Entries shown
○ ○ ○ ○ ○

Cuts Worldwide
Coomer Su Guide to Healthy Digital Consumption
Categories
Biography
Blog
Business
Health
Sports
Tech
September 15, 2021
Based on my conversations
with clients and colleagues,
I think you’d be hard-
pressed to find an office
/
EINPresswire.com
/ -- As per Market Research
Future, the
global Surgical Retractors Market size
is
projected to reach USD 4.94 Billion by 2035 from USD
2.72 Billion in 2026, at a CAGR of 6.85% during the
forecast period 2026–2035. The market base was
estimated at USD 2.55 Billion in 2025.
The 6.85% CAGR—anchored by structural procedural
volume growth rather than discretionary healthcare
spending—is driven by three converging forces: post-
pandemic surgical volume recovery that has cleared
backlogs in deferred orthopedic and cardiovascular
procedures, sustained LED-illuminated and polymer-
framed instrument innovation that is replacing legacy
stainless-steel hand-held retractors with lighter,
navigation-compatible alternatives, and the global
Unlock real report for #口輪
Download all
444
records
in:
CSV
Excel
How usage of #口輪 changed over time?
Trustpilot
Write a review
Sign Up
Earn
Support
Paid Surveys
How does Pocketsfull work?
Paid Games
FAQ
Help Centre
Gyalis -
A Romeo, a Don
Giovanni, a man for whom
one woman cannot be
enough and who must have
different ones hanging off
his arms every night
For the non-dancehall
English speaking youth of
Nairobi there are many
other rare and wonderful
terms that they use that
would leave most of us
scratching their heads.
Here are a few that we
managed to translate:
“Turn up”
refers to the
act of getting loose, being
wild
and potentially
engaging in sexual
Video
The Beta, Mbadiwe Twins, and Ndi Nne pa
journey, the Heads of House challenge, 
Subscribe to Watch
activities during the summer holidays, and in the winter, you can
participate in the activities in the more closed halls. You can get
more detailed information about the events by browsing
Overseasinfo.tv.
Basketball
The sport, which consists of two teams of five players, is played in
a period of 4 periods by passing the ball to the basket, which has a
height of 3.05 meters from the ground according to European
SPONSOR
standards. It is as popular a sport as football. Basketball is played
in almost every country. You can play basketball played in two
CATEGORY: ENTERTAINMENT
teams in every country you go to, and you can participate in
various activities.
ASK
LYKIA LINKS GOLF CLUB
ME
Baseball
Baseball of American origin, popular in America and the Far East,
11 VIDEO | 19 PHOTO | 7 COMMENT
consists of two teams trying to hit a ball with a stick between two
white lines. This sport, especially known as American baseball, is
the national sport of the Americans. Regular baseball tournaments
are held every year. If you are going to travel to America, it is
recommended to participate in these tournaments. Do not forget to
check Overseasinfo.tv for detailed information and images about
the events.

○ ○ ○ ○ ○

Your assignment
Set down, word for word, only the lines running from the line with "and potentially" to the last line of the listing above. Both of those lines belong in your answer.

Answer to this task
and potentially
engaging in sexual
Video
The Beta, Mbadiwe Twins, and Ndi Nne pa
journey, the Heads of House challenge, 
Subscribe to Watch
activities during the summer holidays, and in the winter, you can
participate in the activities in the more closed halls. You can get
more detailed information about the events by browsing
Overseasinfo.tv.
Basketball
The sport, which consists of two teams of five players, is played in
a period of 4 periods by passing the ball to the basket, which has a
height of 3.05 meters from the ground according to European
SPONSOR
standards. It is as popular a sport as football. Basketball is played
in almost every country. You can play basketball played in two
CATEGORY: ENTERTAINMENT
teams in every country you go to, and you can participate in
various activities.
ASK
LYKIA LINKS GOLF CLUB
ME
Baseball
Baseball of American origin, popular in America and the Far East,
11 VIDEO | 19 PHOTO | 7 COMMENT
consists of two teams trying to hit a ball with a stick between two
white lines. This sport, especially known as American baseball, is
the national sport of the Americans. Regular baseball tournaments
are held every year. If you are going to travel to America, it is
recommended to participate in these tournaments. Do not forget to
check Overseasinfo.tv for detailed information and images about
the events.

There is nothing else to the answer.